Ancestral Roofs

"In Praise of Older Buildings"

Saturday, December 31, 2011

Old stores, Old stories

I've begun researching old stores, those general stores from the nineteenth and early twentieth centuries that stocked socks and sugar, coal oil and cookies, hoes and harness. Centres of rural community life at one time, they were often found at country crossroads. Add a church and a school and a few isolated farms and you have a settlement. We can still find echoes of these centres today in small rural communities around Hastings County.

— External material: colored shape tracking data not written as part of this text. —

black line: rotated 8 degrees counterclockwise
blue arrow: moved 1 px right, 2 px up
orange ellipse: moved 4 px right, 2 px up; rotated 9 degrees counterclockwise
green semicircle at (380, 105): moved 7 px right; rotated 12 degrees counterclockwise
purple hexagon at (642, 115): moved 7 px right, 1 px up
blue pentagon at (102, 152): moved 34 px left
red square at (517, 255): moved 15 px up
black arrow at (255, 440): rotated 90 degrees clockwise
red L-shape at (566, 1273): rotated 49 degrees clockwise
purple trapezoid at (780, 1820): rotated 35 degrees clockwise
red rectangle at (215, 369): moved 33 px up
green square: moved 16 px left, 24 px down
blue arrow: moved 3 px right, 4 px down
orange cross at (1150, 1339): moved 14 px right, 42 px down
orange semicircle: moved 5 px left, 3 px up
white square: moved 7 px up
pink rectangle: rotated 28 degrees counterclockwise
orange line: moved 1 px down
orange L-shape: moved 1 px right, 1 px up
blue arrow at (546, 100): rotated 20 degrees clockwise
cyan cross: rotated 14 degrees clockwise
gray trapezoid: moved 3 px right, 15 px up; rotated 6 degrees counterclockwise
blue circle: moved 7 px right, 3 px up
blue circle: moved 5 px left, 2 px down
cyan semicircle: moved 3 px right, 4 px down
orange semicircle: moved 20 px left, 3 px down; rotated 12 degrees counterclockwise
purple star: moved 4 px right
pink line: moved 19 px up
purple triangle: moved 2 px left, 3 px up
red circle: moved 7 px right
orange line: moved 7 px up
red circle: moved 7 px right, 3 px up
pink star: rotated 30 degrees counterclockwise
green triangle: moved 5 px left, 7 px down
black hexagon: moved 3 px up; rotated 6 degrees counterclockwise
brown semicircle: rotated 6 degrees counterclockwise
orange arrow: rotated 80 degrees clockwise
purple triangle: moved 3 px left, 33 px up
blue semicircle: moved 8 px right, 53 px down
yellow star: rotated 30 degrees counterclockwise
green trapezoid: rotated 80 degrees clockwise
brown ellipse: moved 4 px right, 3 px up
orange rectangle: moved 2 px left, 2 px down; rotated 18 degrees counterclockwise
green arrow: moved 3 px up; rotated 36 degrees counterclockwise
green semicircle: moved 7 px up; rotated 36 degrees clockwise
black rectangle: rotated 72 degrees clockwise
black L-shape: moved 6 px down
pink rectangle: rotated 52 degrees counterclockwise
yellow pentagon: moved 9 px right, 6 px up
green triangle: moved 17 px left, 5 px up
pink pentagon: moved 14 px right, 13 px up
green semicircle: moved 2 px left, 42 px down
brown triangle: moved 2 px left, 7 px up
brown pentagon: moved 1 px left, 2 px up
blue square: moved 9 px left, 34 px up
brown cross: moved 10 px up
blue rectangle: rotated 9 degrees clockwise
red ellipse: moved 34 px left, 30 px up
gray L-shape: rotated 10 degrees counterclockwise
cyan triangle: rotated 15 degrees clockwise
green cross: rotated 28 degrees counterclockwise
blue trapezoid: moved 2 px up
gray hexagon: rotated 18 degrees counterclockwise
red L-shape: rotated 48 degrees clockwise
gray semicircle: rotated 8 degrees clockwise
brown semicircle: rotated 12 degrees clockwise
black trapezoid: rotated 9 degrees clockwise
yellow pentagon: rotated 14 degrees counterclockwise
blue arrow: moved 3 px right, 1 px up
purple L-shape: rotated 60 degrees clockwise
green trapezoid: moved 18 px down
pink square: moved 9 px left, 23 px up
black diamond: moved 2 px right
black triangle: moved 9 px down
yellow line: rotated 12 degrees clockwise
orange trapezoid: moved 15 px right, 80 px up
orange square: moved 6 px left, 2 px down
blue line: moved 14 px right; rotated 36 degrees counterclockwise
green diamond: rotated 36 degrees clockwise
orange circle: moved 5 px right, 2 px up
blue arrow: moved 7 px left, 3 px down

Most general stores are very simple practical structures, with few architectural pretensions. I like this store, which although now in the centre of Madoc, was likely on the outskirts at one time. Must ask local historian Brenda Hudson. It has a sweet and refined Italianate shopfront with rounded arches proliferating, and a vaguely gothic false front to the simple front gable design. I love the arched double doors with etched glass. A beautiful rubblestone side-wall with brick window surrounds and quoins is the perfect spot for the sign advertising the resident Tea Room and Antiques.

As I begin watching cross-roads for signs of former stores, and talking to people about my quest, I have been delighted by the generous loan of two wonderful local histories, prized family treasures. Unasked, Byron loaned a Wollaston township history 'Memories of the Lives of our Pioneers' and Judith shared 'Times to Remember in Elzevir Township'. I began by scanning the pages for references to country stores; I stayed to savour these accounts page by page, photo by photo. These books and the legions of others produced by communities to commemorate significant local anniversaries are history goldmines, inspiring and heart-breaking accounts of the difficult lives of simple folks.

I recall our delight at meeting author Peter Unwin this summer, while we were camping in Sleeping Giant Provincial Park. Peter was on a book tour, sharing slides and stories from his recent  book 'The Wolf's Head: Writing Lake Superior'. An inveterate outdoorsman, he was conducting his book tour from the comfort of his tent, which he shared with his lovely wife and delightful daughters. We enjoyed his presentations, and a growing friendship, and we met up again in Lake Superior PP. Peter's favourite source for his books are local histories like the ones I'm enjoying. His dedication in 'The Wolf's Head' speaks to their importance: "This book is dedicated to the diarists, letter-writers, history buffs, historical society and museum volunteers, authors of self-published chapbooks, story-tellers, old-timers and all the crucial enthusiasts who keep the past from giving up on us." Nice, Peter. Couldn't agree more.


  1. Road trip? I'm ready to accompany the researcher. Shall we start with UCM?

  2. Hello,

    That building in Madoc used to be known as "Roy's Bakery", around 1960. I lived there during that period, and I remember the bakery well. Across the street was a mill, but I think it's been demolished and might be a parking lot now.